The animatronic avatar of Thomas Melle sits on a chair, flexes its fingers, waggles its foot, and delivers a lecture that is in part reflections on replication, and in part a biographical sketch of Alan Turing, the pioneering computer architect. Turing also devised The Turing Test to determine if one is conversing with a person or a programmed machine, and few members of the audience would have been in any doubt that the ‘speaker’ was a machine and not a person. As a substitute for an actor, there was remarkably little evidence of the quirky, responsive, individualised responses to situations that make acting worth the watch. Ponderous, glacially slow, indifferent to audience responses, it wasn’t even a facsimile of bad acting. There is a short display of crude disco lighting from a computer controlled stage light, and the animatronic Thomas Melle suggests that that it is a demonstration of theatre’s ability to manipulate emotion through lighting effects. Theatre can and does use lights to manipulate emotion, and music and special effects and all sorts of things, but a spotlight bouncing up and down to a disco beat isn’t any of them; it has the emotional impact of an interactive car display at Euston.

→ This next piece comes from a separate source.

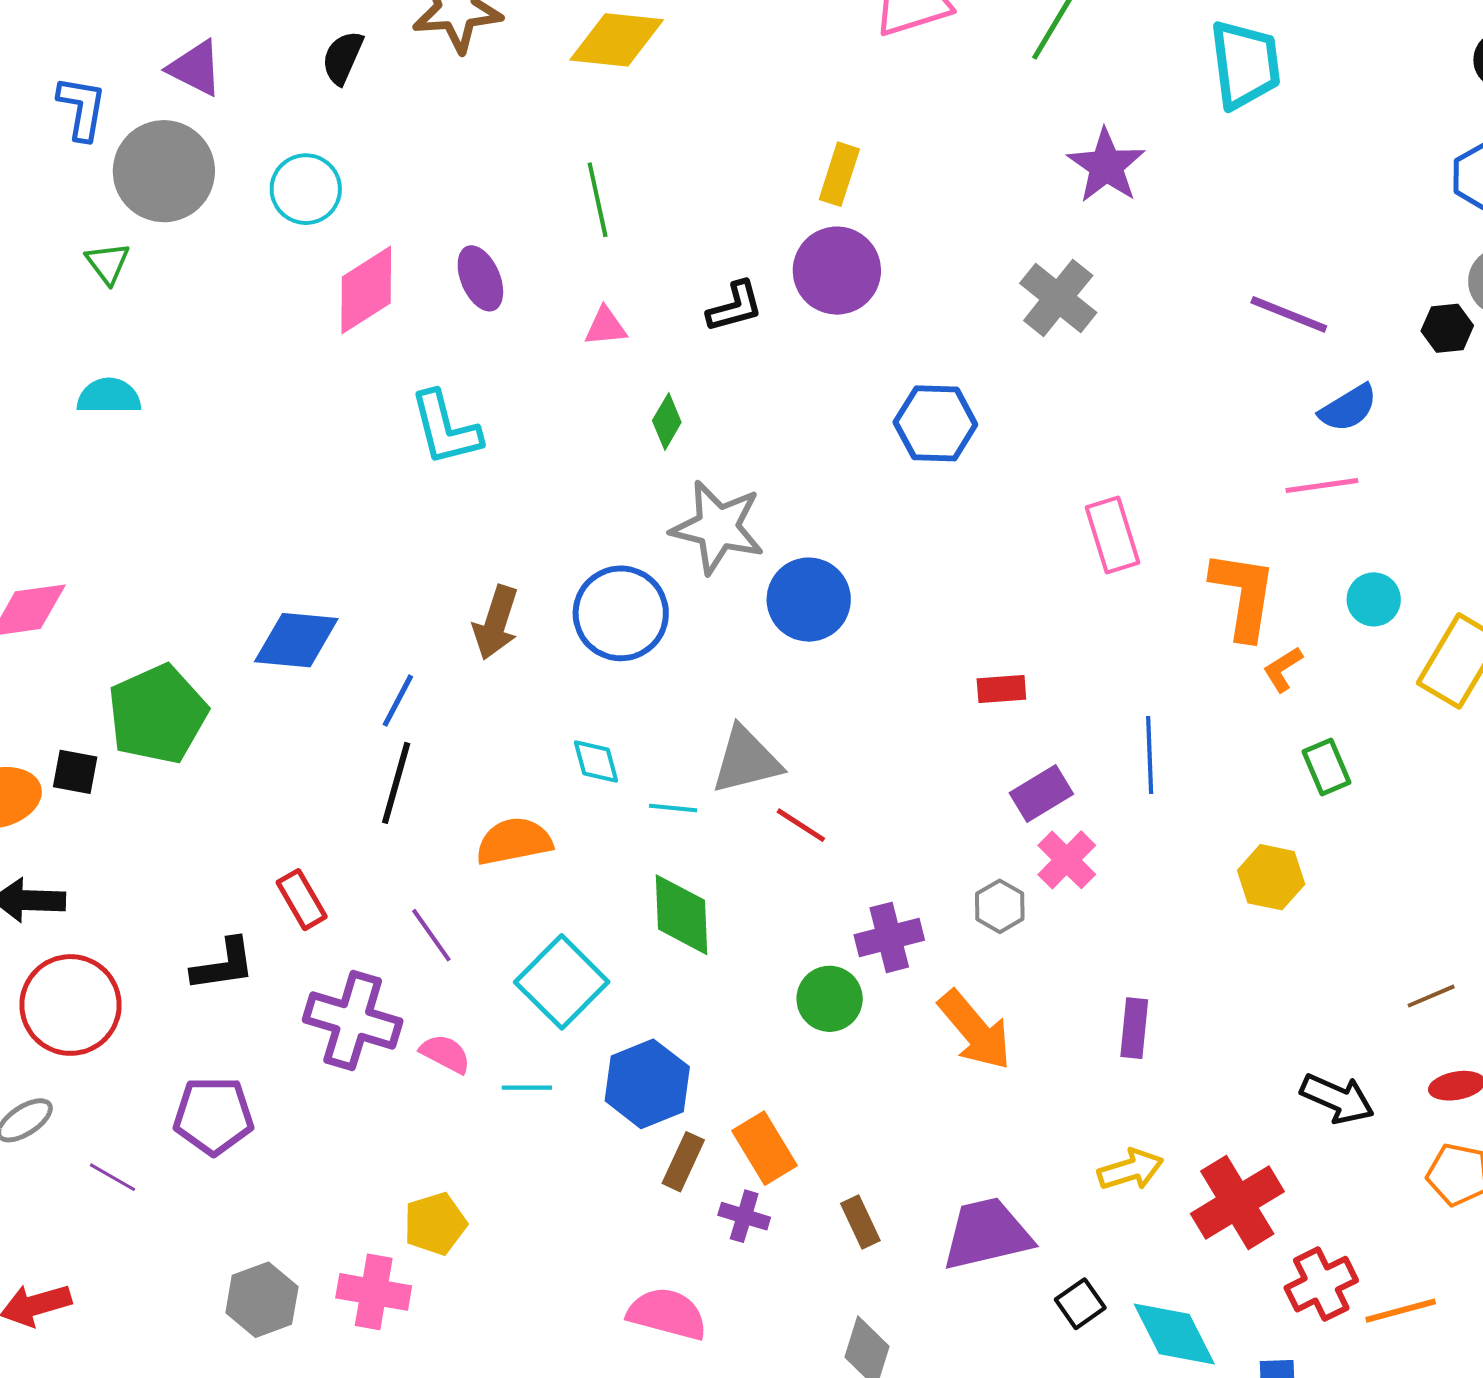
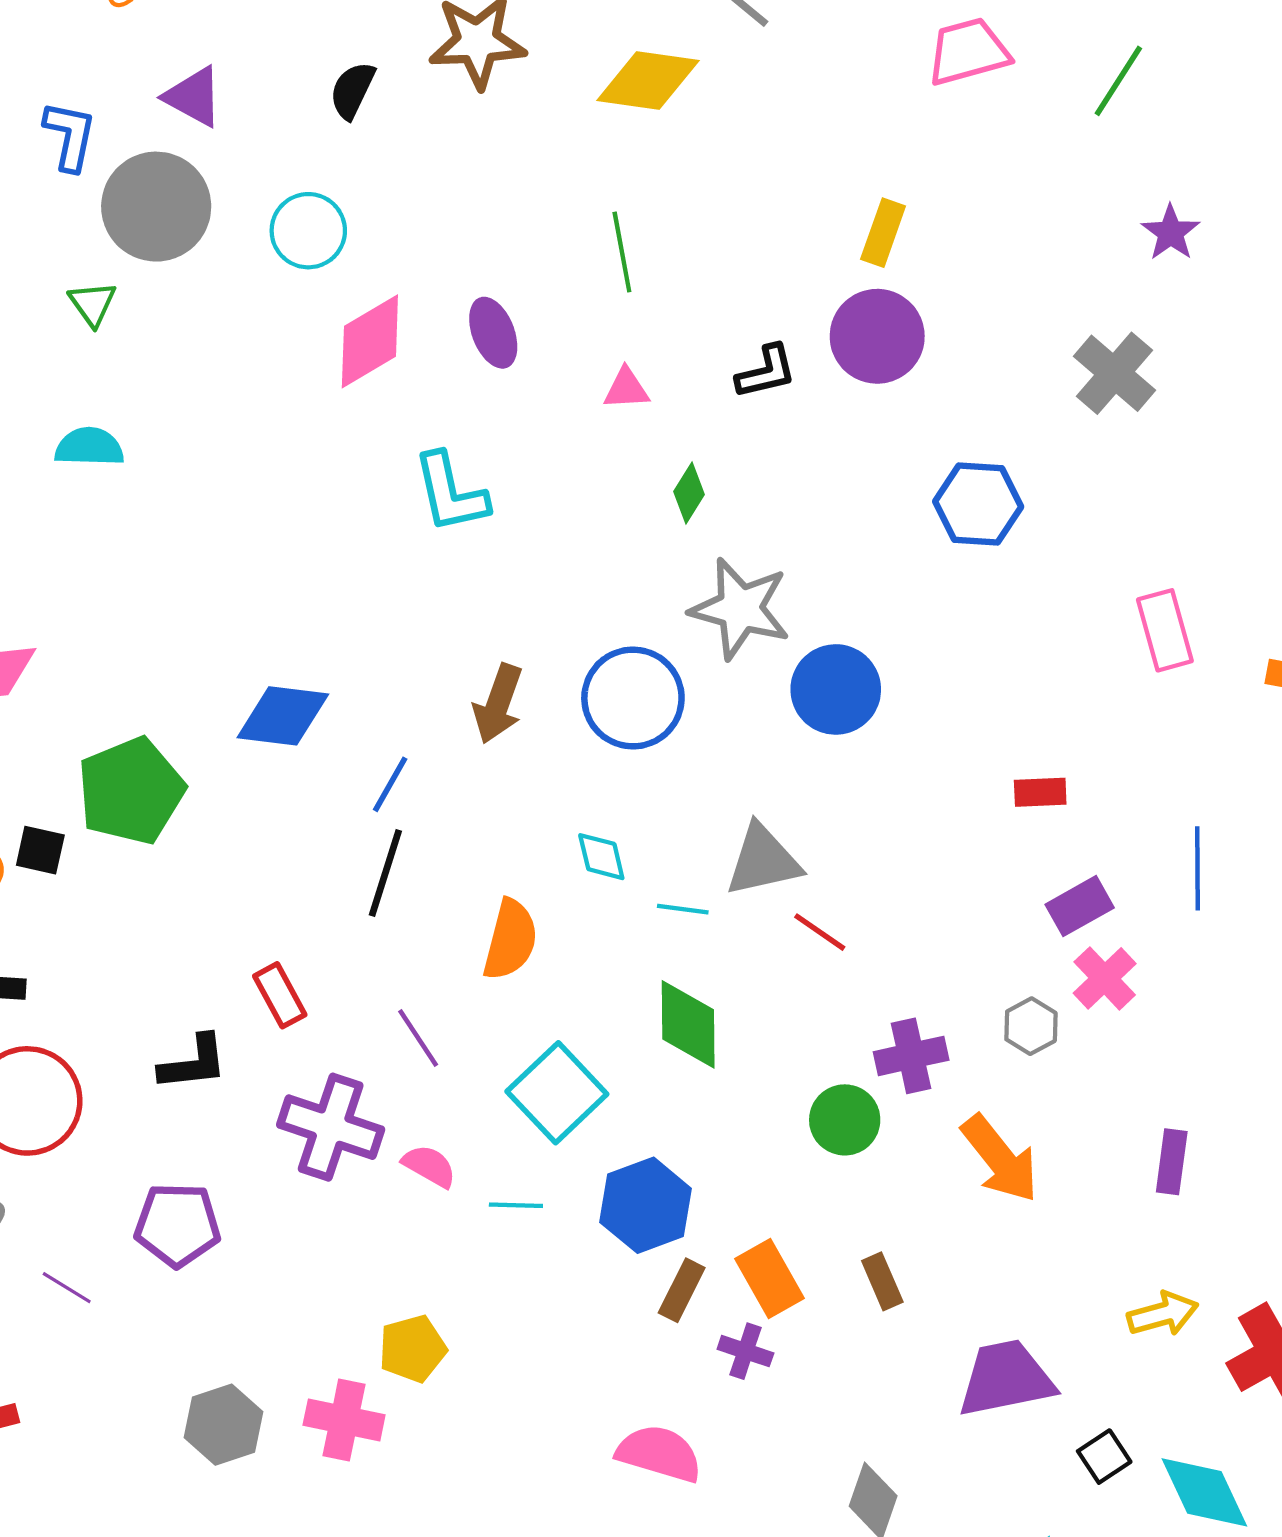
purple star: (1106, 166) -> (1171, 233), size x0.7
orange semicircle: (514, 841) -> (510, 940), turned 114
brown rectangle: (860, 1222) -> (882, 1281), moved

So what was the point? The simulacrum that did an impression of a not very interesting lecturer was not very interesting. The exploration of things a machine can and can’t do was timely. The answer to the question ‘Can a machine show empathy?’ is ‘No’. The best moment was a computer joke when the animatronic Thomas Melle rotated its prosthetic foot through 360 degrees and asked ‘Could the real Thomas Melle do that?’. It sounded a bit smug, though that could have been projection.
The piece is directed by Stefan Kaegi, a Berlin-based theatre maker who co-produces works with Helgard Haug and Daniel Wetzel, under the label Rimini Protokoll. Their stated purpose is ‘to pry apart the sense of reality and present all its facets from unusual perspectives’, and that goal is achieved. They have created a theatre-machine that does pretty much everything an actor can do, apart from the stuff that matters. Rigid, unengaged, non-responsive acting forcefully demonstrates why acting needs to be supple and engaged and responsive. That is possibly worth discovering. And the robot can twist its foot through 360 degrees. Could Ralph Fiennes do that?